In a recent note, Rohit Sarin, Co-Founder of Client Associates, highlighted the notable momentum gained by India’s defence sector over the past five years. Supported by government initiatives like “Make in India” and a growing emphasis on self-reliance, the sector has experienced a significant rise in stock prices. The critical question arises: Are these defence stocks now too expensive, or do they still offer promise as a strategic investment?
India’s defence sector, while increasingly vital, continues to rely significantly on international partners such as the USA, Russia, Israel, and France. This sector includes aerospace, land systems, and naval systems, with companies like Hindustan Aeronautics Limited (HAL), Bharat Electronics Limited (BEL), Bharat Dynamics Limited (BDL), Cochin Shipyard, and Mazagon Dock Shipbuilders having a notable market presence. Their performance has been bolstered by government initiatives and policies aimed at improving the domestic defence sector, stated the expert.

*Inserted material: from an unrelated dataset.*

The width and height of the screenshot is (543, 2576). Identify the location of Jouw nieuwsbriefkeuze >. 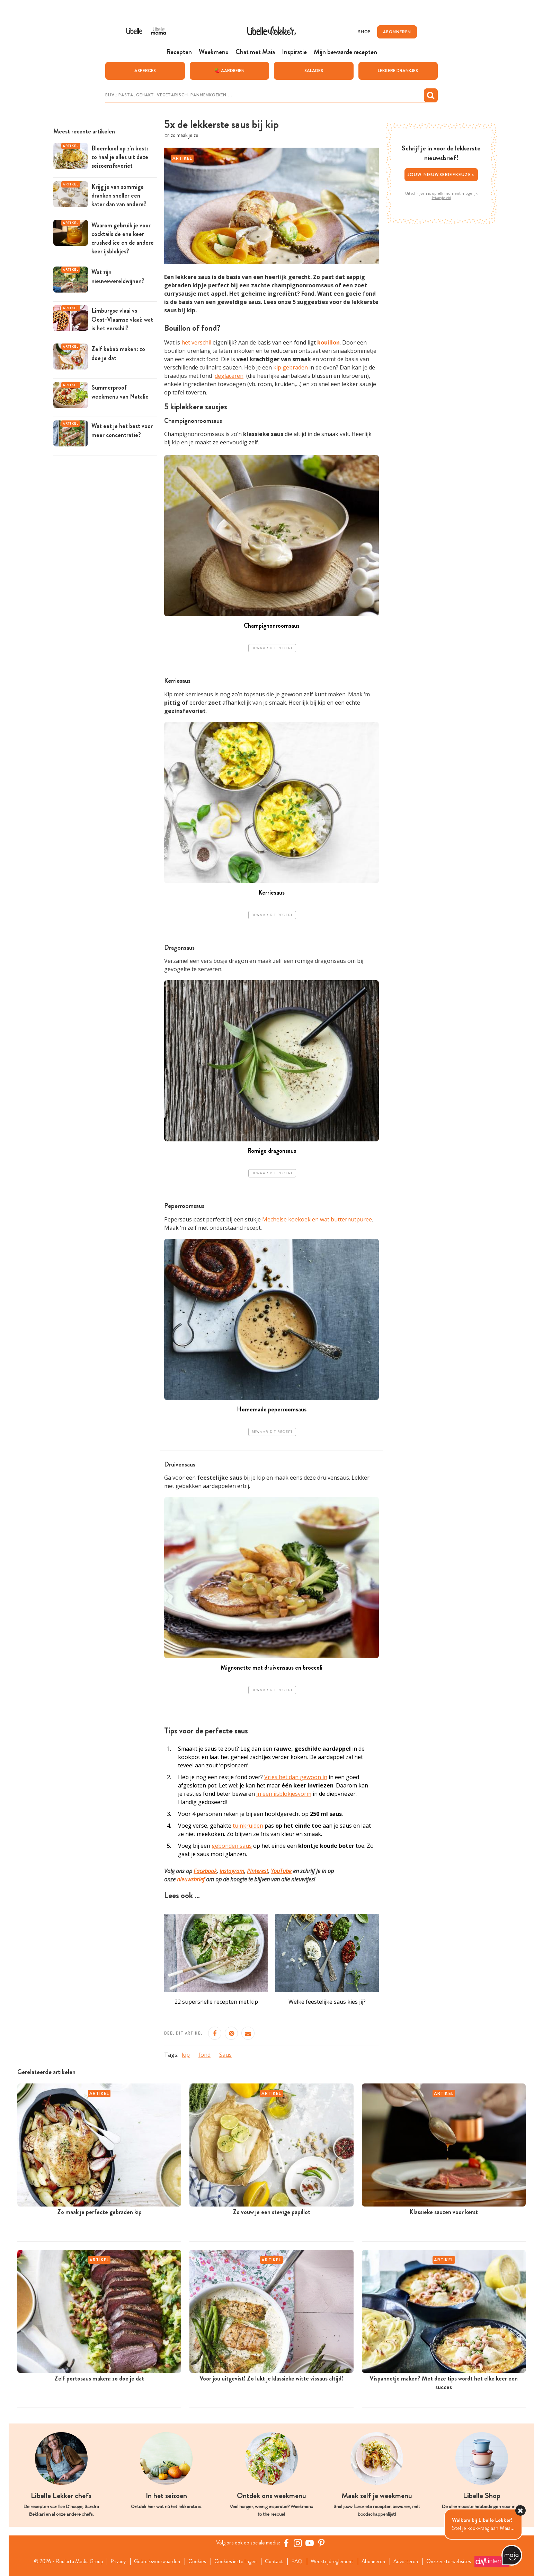 (441, 174). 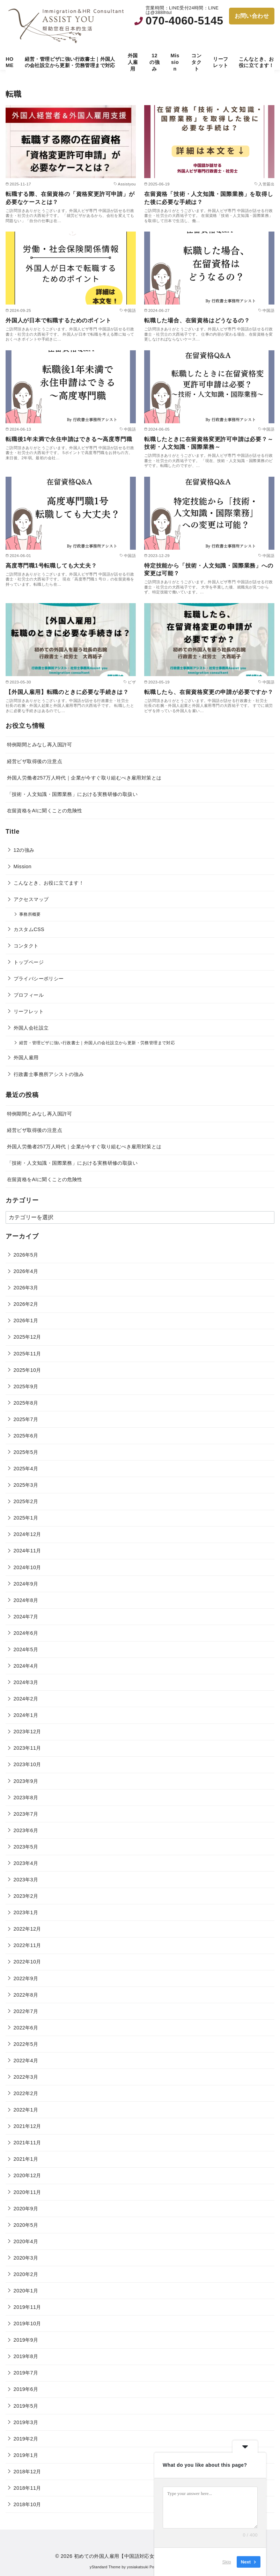  What do you see at coordinates (26, 1797) in the screenshot?
I see `2023年8月` at bounding box center [26, 1797].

Just in the last 1 year, Cochin Shipyard zoomed 625 percent and Mazagon Dock surged 148 percent. HAL also soared 150 percent while BEL and BDL rallied 138 percent and 135 percent, respectively.

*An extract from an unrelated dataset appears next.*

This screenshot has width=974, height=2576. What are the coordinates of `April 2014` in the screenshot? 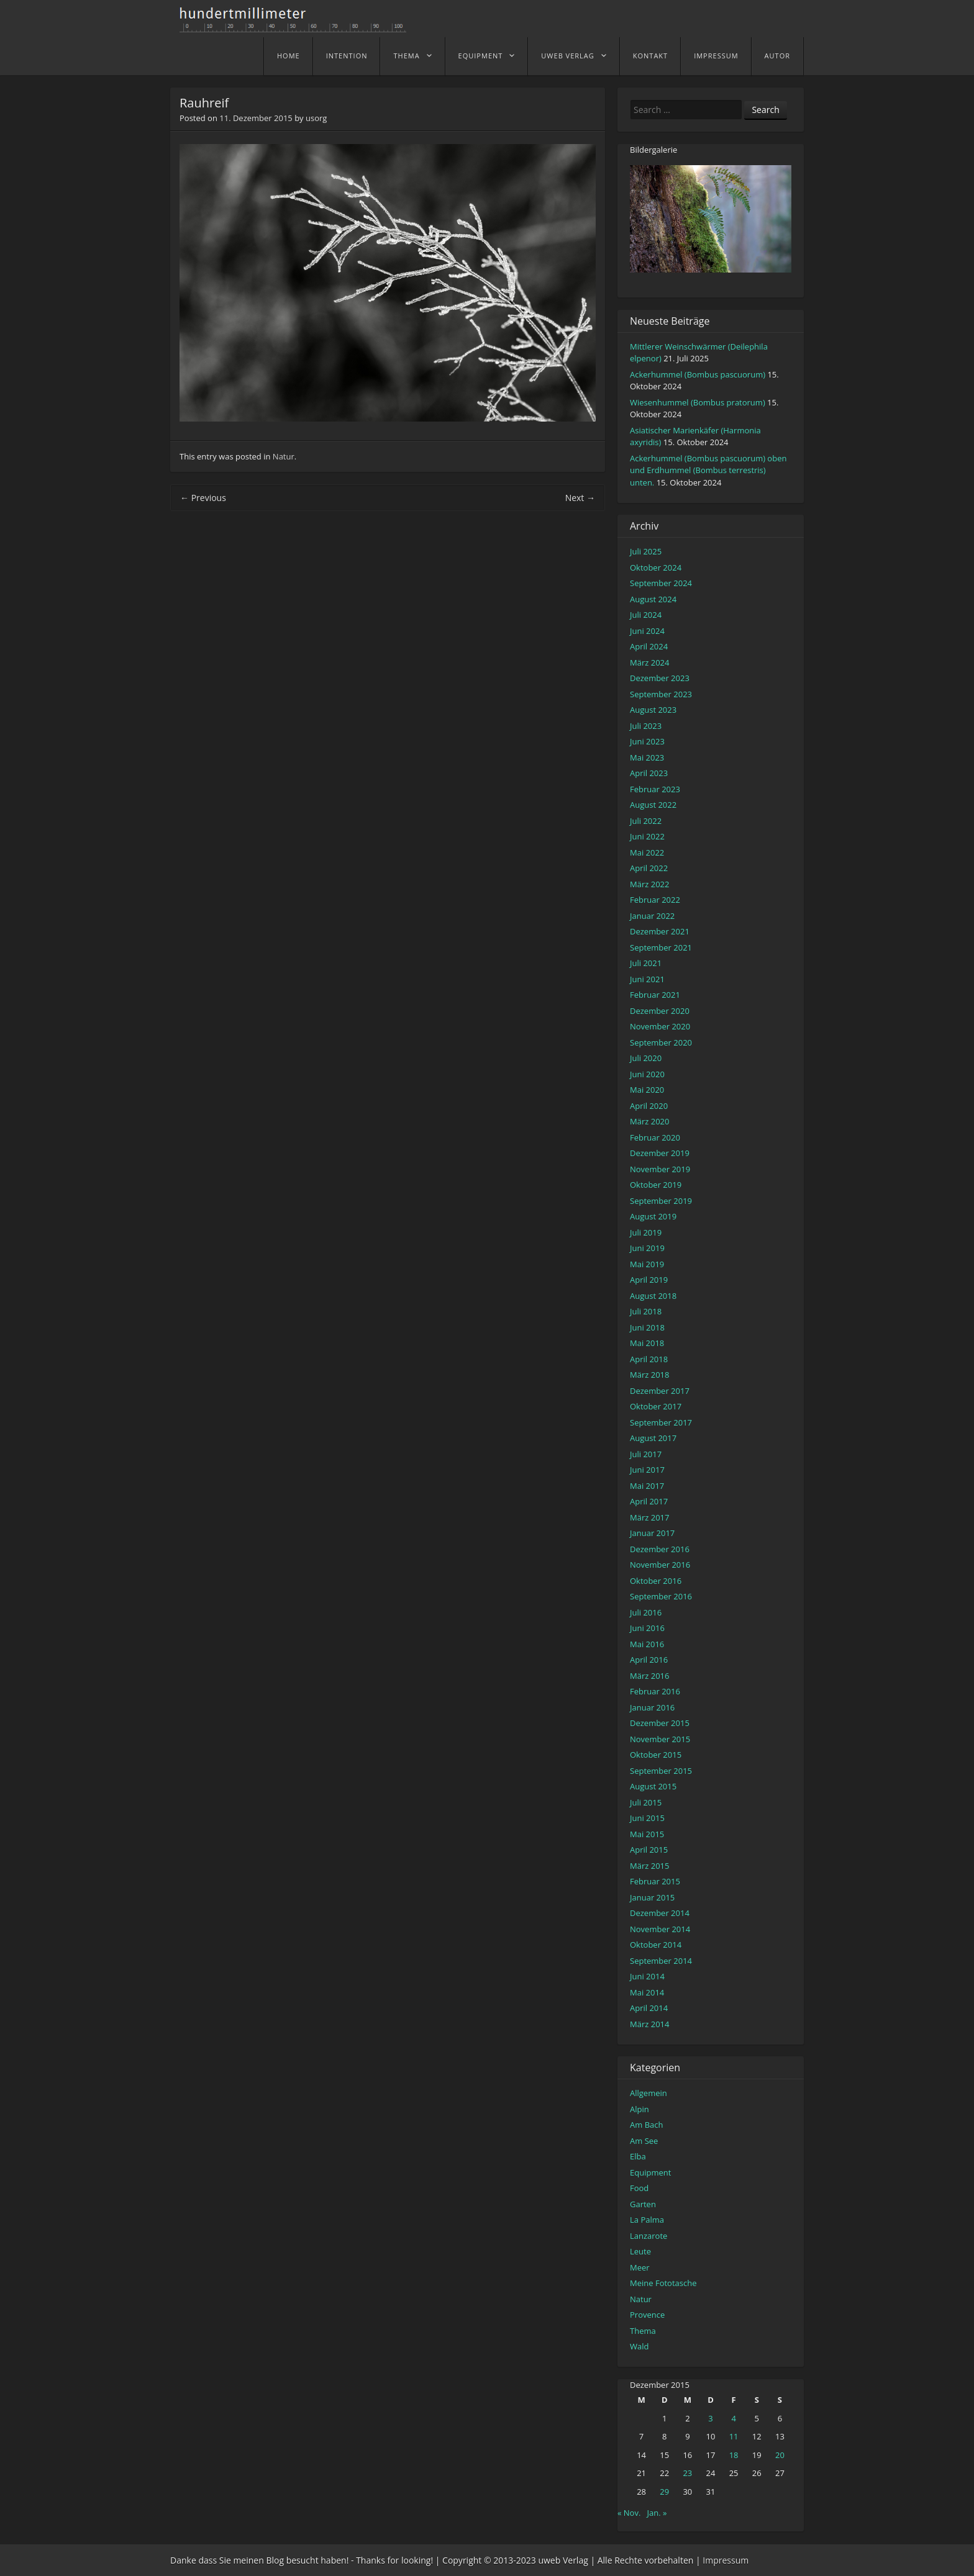 It's located at (649, 2007).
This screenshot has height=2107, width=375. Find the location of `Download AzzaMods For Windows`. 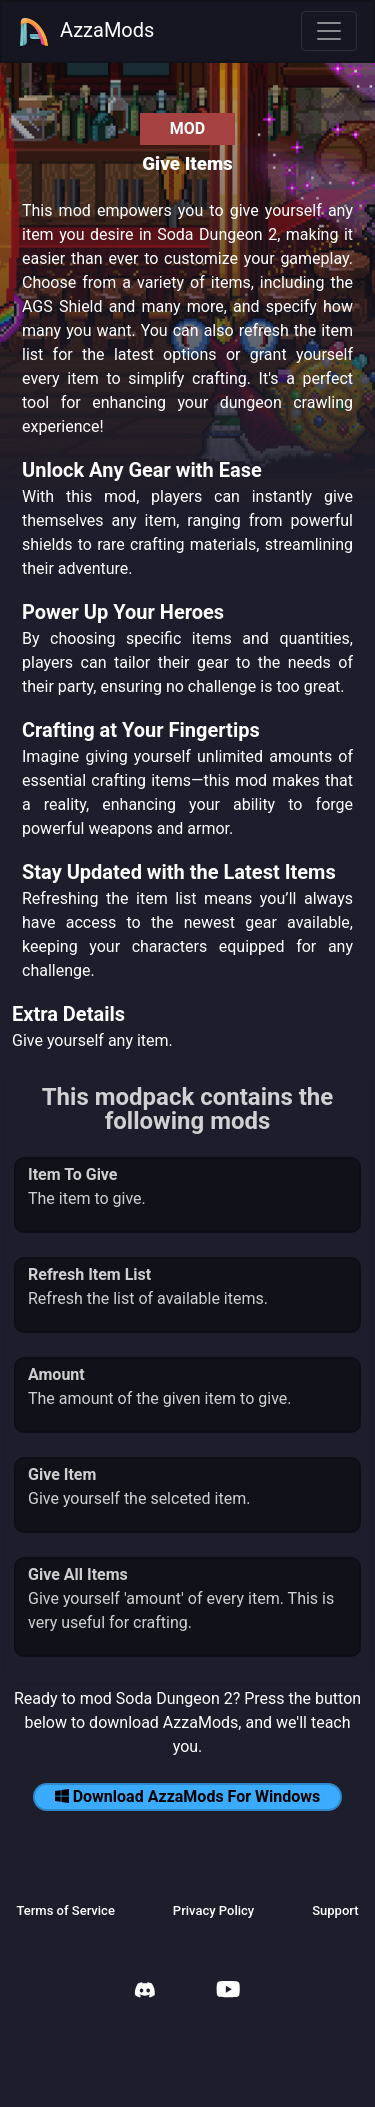 Download AzzaMods For Windows is located at coordinates (188, 1796).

For instance, Sarin noted that the Institute for Defence Studies and Analyses (IDSA) highlighted a substantial increase in capital allocations for modernising and developing infrastructure for the defence services in the fiscal year 2023-24. The allocation rose to ₹1,62,600 crore, a 6.7 percent increase from the previous year’s ₹1,52,369.61 crore. This budgetary support underscores the government’s commitment to strengthening the defence sector, which in turn has buoyed investor sentiment.

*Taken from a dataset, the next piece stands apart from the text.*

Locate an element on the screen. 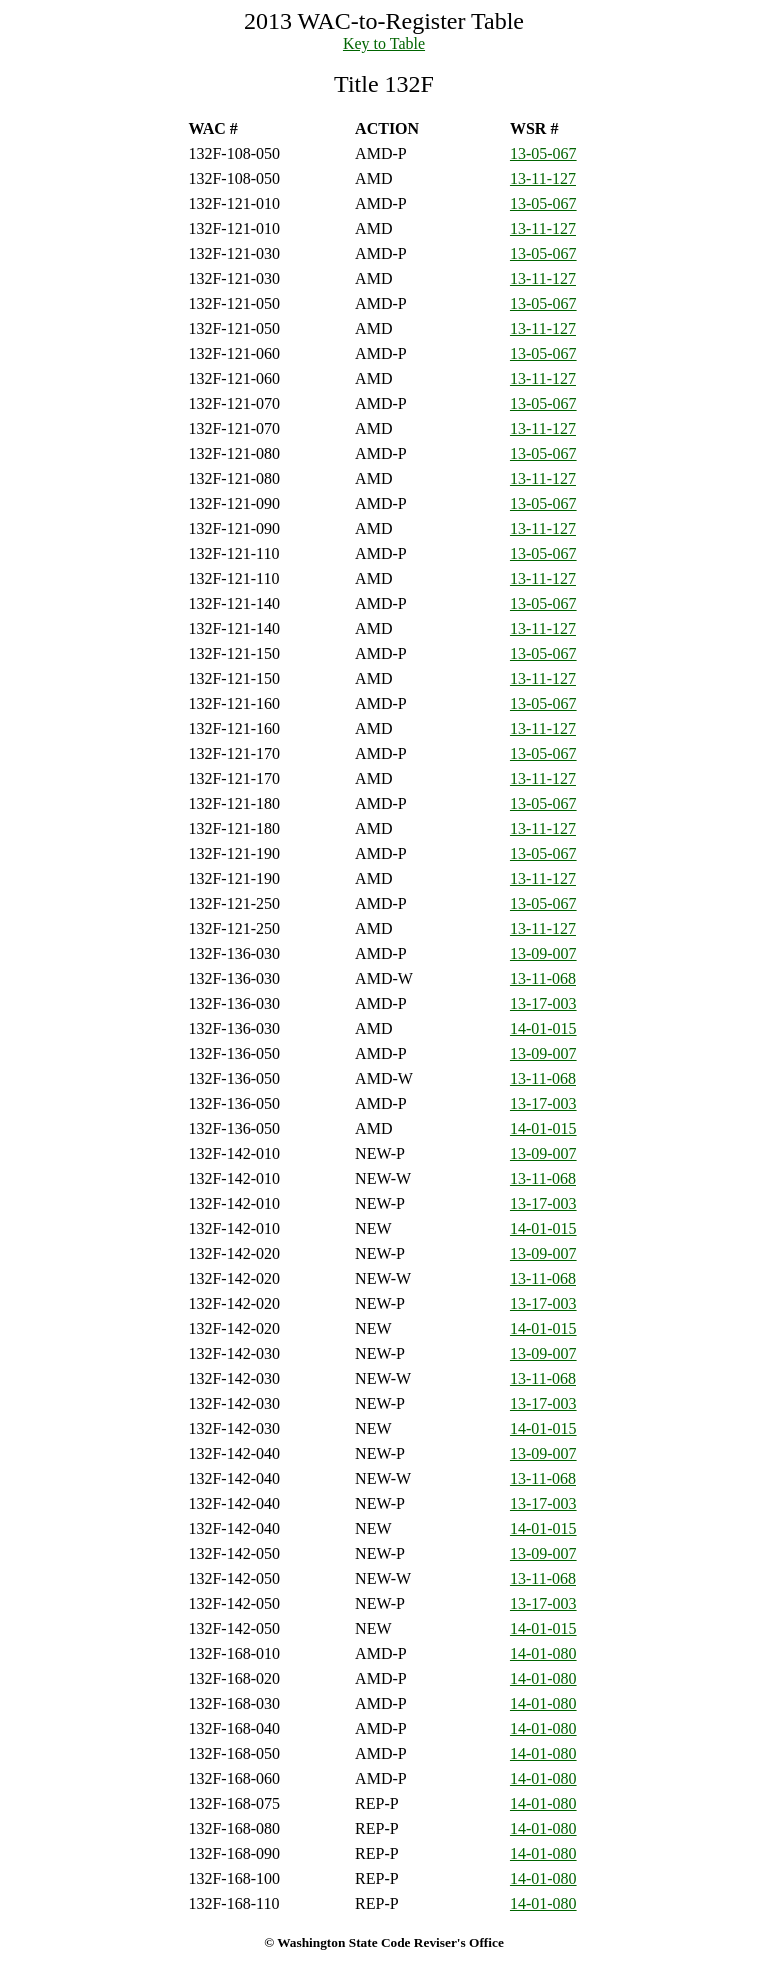  13-05-067 is located at coordinates (543, 153).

Additionally, government initiatives like “Make in India” and “Atmanirbhar Bharat” have been crucial in supporting the defence sector, noted the expert. These initiatives aim to boost domestic manufacturing and reduce dependency on imports. For instance, the Defence Procurement Procedure (DPP) 2020 emphasises indigenisation and encourages procurement from domestic vendors. The creation of defence corridors in Uttar Pradesh and Tamil Nadu is another significant step towards building a robust domestic defence manufacturing base, he added.
Despite the budgetary support, Sarin advises investors to adopt a balanced approach. Compared to historical performance, the current price-to-earnings (P/E) ratios of defence stocks appear elevated, raising concerns about whether these stocks are overpriced. High valuations often come with the risk of market corrections, particularly if companies fail to meet the high expectations set by investors. While reliance on government contracts provides long-term revenue streams and stability, any adverse changes in government policy can significantly impact these stocks’ performance, he cautioned.
Sarin recommends a balanced investment strategy known as Growth at Reasonable Price (GARP). This approach involves identifying stocks that offer growth potential without being overpriced. Applying GARP to the defence sector means looking for companies that balance growth prospects with reasonable valuations. The strategic importance placed on the defence sector by the government suggests that there are growth opportunities that are not excessively priced.
The long-term growth potential of defence companies is underscored by their pivotal role in national security and the increasing demand for advanced defence equipment, said Sarin. Technological advancements in missile systems, fighter jets, submarines, and unmanned aerial vehicles position these companies at the forefront of innovation. For instance, Bharat Dynamics has emerged as a leading manufacturer of guided missile systems, while HAL continues to innovate in aerospace technologies with products like the Light Combat Aircraft (LCA) and various helicopters, he stated.
The geopolitical landscape also necessitates a robust defence sector. Border tensions and the need for modern defence capabilities require a steady demand for defence equipment, making these stocks less susceptible to economic downturns. Furthermore, international defence agreements and partnerships open new markets and opportunities for Indian defence manufacturers, further mentioned the expert.
In conclusion, Sarin advised that investors must consider economic factors such as inflation, currency fluctuations, and global economic conditions, as these can impact defence budgets and spending. While the high valuations of defence stocks may raise concerns about them being overpriced, the sector’s strategic importance and long-term growth potential warrant careful consideration, he said.
Adopting a balanced approach like Growth at Reasonable Price (GARP), which seeks growth at a reasonable price, ensures that investments are made in companies offering sustainable growth potential without being overpriced. By staying informed and vigilant, investors can navigate the complexities of the defence sector and make well-considered decisions that align with their financial goals and risk appetite, suggested the market expert.
Disclaimer: The views and recommendations made above are those of individual analysts or broking companies, and not of Mint. We advise investors to check with certified experts before taking any investment decisions.